Figure2_Supplementary_Writeup.pdf
Figure 2-Figure supplement 7. Supplementary file with experimental rationale, details, and protocol for the label-chase experiment.
output/Figure2_Table_RawCountsTableForPulseChase.csv
Figure 2-Figure supplement 8. Raw counts of labeled mRNA quantified by RNAseq in label-chase experiment.
output/Figure2_Table_PulseChaseDataNormalizedDirectAndFiltered.csv
Figure 2-Figure supplement 9. Filtered label-chase RNAseq data for modeling, normalized directly within sample.
output/Figure2_Table_PulseChaseDataNormalizedByModel.csv
Figure 2-Figure supplement 10. Filtered label-chase RNAseq data for modeling, normalized by modeling across samples.
output/Figure2_Table_PulseChaseModelingResultTable_DirectNormalization.csv
Figure 2-Figure supplement 11. Degradation rate modeling results, from data normalized within samples.
output/Figure2_Table_PulseChaseModelingResultTable_ModelNormalization.csv
Figure 2-Figure supplement 12. Degradation rate modeling results, from data normalized across samples.
output/Figure2_Table_AcceleratedDegradationTranscripts_EnrichedGOandKEGGterms.csv
Figure 2-Figure supplement 13. Enriched GO and KEGG terms within the set of mRNA destabilized upon a nitrogen upshift, across sample normalization.
Figure4_Supplementary_Writeup.pdf
Figure 4-Figure supplement 5. Supplementary file with experimental rationale, details, and protocol for the BFF experiment.
output/Figure4_Table_BFFcountsAndGateSettingsFACS.csv
Figure 4-Figure supplement 6. Raw counts of strain barcode quantification within each bin in the BFF experiment, and gate settings for the observations.
output/Figure4_Table_BFFmodelingData.csv
Figure 4-Figure supplement 7. BFF data filtered for modeling.
output/Figure4_Table_BFFallFitModels.csv
Figure 4-Figure supplement 8. The parameters of all models fit to the BFF data. output/Figure4_Table_BFFfilteredPooledModels.csv
Figure 4-Figure supplement 9. All 3230 models used for identifying strains with defective GAP1 dynamics.

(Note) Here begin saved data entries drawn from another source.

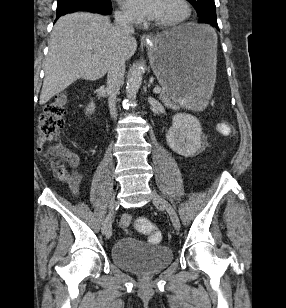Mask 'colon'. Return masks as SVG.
<instances>
[{
  "mask_svg": "<svg viewBox=\"0 0 286 308\" xmlns=\"http://www.w3.org/2000/svg\"><path fill=\"white\" fill-rule=\"evenodd\" d=\"M67 102L68 97L66 94H57L45 106L38 123V144L40 150L52 157L54 171L63 180L69 177V173L61 162L62 152L56 141L64 124L63 117L66 114ZM136 227L141 233L149 235L148 241L150 243L157 244L161 241V233L154 229L149 220L140 217Z\"/></svg>",
  "mask_w": 286,
  "mask_h": 308,
  "instance_id": "5ec220e1",
  "label": "colon"
}]
</instances>
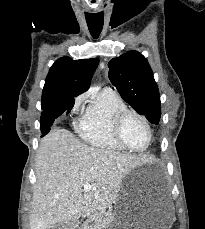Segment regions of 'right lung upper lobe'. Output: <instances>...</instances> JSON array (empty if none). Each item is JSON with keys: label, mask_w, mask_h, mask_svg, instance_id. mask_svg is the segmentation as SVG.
I'll list each match as a JSON object with an SVG mask.
<instances>
[{"label": "right lung upper lobe", "mask_w": 205, "mask_h": 229, "mask_svg": "<svg viewBox=\"0 0 205 229\" xmlns=\"http://www.w3.org/2000/svg\"><path fill=\"white\" fill-rule=\"evenodd\" d=\"M98 63L97 58L73 60L62 57L55 61L42 92L43 106L48 107L58 101L74 98L88 90Z\"/></svg>", "instance_id": "1"}]
</instances>
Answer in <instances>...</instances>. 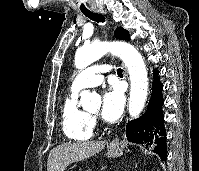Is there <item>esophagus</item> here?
Segmentation results:
<instances>
[{
    "instance_id": "1",
    "label": "esophagus",
    "mask_w": 199,
    "mask_h": 171,
    "mask_svg": "<svg viewBox=\"0 0 199 171\" xmlns=\"http://www.w3.org/2000/svg\"><path fill=\"white\" fill-rule=\"evenodd\" d=\"M102 13H104V12H102ZM124 73H125V76L127 77L128 75H127L126 69H124ZM111 144H112V145H118V144H119V140H118V139H115L114 141H112Z\"/></svg>"
}]
</instances>
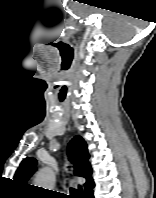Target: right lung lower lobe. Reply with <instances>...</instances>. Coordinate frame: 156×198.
I'll return each mask as SVG.
<instances>
[{"instance_id":"1","label":"right lung lower lobe","mask_w":156,"mask_h":198,"mask_svg":"<svg viewBox=\"0 0 156 198\" xmlns=\"http://www.w3.org/2000/svg\"><path fill=\"white\" fill-rule=\"evenodd\" d=\"M84 198H94L93 192L90 191L88 194H84Z\"/></svg>"}]
</instances>
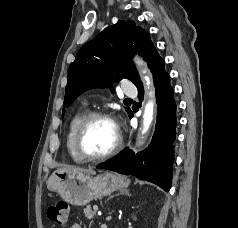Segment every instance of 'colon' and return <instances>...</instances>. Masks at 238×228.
Masks as SVG:
<instances>
[{
    "label": "colon",
    "mask_w": 238,
    "mask_h": 228,
    "mask_svg": "<svg viewBox=\"0 0 238 228\" xmlns=\"http://www.w3.org/2000/svg\"><path fill=\"white\" fill-rule=\"evenodd\" d=\"M46 215L50 222L66 226L70 221V207L66 202L60 201L49 206Z\"/></svg>",
    "instance_id": "5ec220e1"
}]
</instances>
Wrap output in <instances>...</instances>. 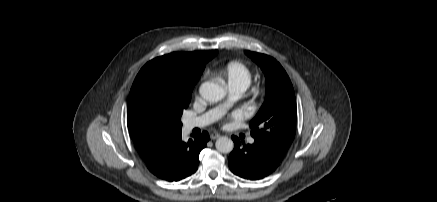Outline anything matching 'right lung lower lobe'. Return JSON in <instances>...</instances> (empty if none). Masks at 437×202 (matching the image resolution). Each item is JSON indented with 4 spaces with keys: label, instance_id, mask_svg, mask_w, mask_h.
Returning <instances> with one entry per match:
<instances>
[{
    "label": "right lung lower lobe",
    "instance_id": "obj_1",
    "mask_svg": "<svg viewBox=\"0 0 437 202\" xmlns=\"http://www.w3.org/2000/svg\"><path fill=\"white\" fill-rule=\"evenodd\" d=\"M208 140L206 131L188 142L182 141V134H179L146 162L147 167L154 175L169 182L182 180L196 172L199 153Z\"/></svg>",
    "mask_w": 437,
    "mask_h": 202
}]
</instances>
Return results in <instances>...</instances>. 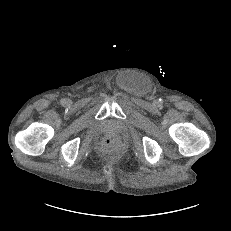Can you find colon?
<instances>
[{
	"label": "colon",
	"instance_id": "colon-1",
	"mask_svg": "<svg viewBox=\"0 0 231 231\" xmlns=\"http://www.w3.org/2000/svg\"><path fill=\"white\" fill-rule=\"evenodd\" d=\"M101 148L105 153L111 154L114 153L117 149V144L114 139L106 138L101 144Z\"/></svg>",
	"mask_w": 231,
	"mask_h": 231
}]
</instances>
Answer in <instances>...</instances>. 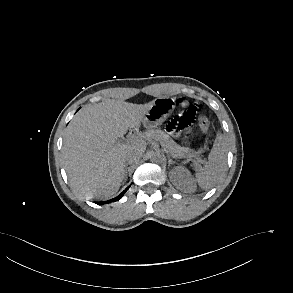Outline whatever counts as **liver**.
Wrapping results in <instances>:
<instances>
[{
	"mask_svg": "<svg viewBox=\"0 0 293 293\" xmlns=\"http://www.w3.org/2000/svg\"><path fill=\"white\" fill-rule=\"evenodd\" d=\"M153 101L133 104L107 99L81 109L69 123L62 157L72 188L86 198H109L124 179L125 155L145 152L143 140L121 143L129 128L138 130Z\"/></svg>",
	"mask_w": 293,
	"mask_h": 293,
	"instance_id": "6515ba94",
	"label": "liver"
}]
</instances>
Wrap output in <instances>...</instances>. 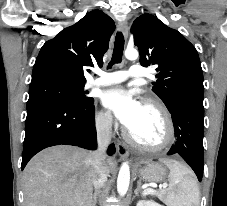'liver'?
<instances>
[{
	"label": "liver",
	"instance_id": "liver-1",
	"mask_svg": "<svg viewBox=\"0 0 227 206\" xmlns=\"http://www.w3.org/2000/svg\"><path fill=\"white\" fill-rule=\"evenodd\" d=\"M93 152L60 145L35 155L23 173L24 206H92ZM107 170L115 167L106 161Z\"/></svg>",
	"mask_w": 227,
	"mask_h": 206
}]
</instances>
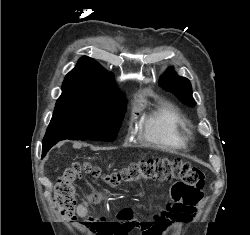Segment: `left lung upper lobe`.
I'll use <instances>...</instances> for the list:
<instances>
[{
  "instance_id": "left-lung-upper-lobe-1",
  "label": "left lung upper lobe",
  "mask_w": 250,
  "mask_h": 235,
  "mask_svg": "<svg viewBox=\"0 0 250 235\" xmlns=\"http://www.w3.org/2000/svg\"><path fill=\"white\" fill-rule=\"evenodd\" d=\"M159 85L164 90L173 92L185 105L191 107L196 105L192 97L190 81L187 78L178 76L172 68L160 78Z\"/></svg>"
}]
</instances>
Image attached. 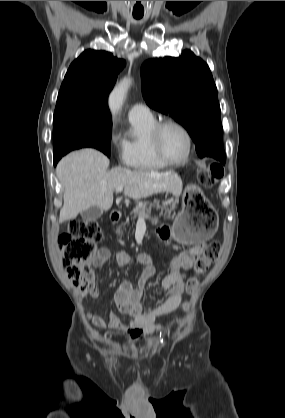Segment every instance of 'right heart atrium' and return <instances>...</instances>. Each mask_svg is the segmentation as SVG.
Listing matches in <instances>:
<instances>
[{
    "mask_svg": "<svg viewBox=\"0 0 285 418\" xmlns=\"http://www.w3.org/2000/svg\"><path fill=\"white\" fill-rule=\"evenodd\" d=\"M108 139L111 146L117 150L119 161L123 164H127L126 150L118 135L111 130L109 132Z\"/></svg>",
    "mask_w": 285,
    "mask_h": 418,
    "instance_id": "d8ad5b80",
    "label": "right heart atrium"
}]
</instances>
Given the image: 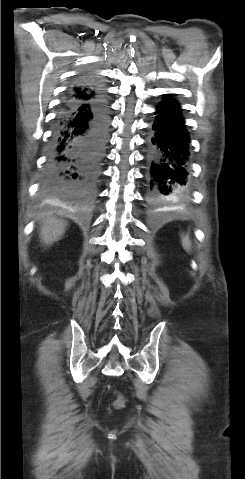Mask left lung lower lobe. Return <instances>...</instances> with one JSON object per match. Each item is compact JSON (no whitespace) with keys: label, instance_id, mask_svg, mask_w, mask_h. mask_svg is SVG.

output/Figure4_Table_GSEanalysisOfBFFresults.csv
Figure 4-Figure supplement 10. Gene-set enrichment analysis results using GAP1 estimates.
Acknowledgments
We would like to acknowledge the funding source of NIH grant 5R01GM107466. We would also like to thank Andreas Hochwagen and Viji Subramanian for microscope access, Ken Birnbaum for helpful conversations and equipment usage, Michi Pedraza, Andres Mansisidor, and Matt Paul for helpful reading and comments, Evelina Tutucci for demonstrating FISH, staff at eBioscience/Affymetrix/ThermoFisher for support with the Quantigene/FlowRNA probe set, the Cold Spring Harbor Yeast Course, the NYU Genomics Core facility for sequencing, flow cytometry, and support, and past and present members of the Gresham and Vogel labs for discussions and support.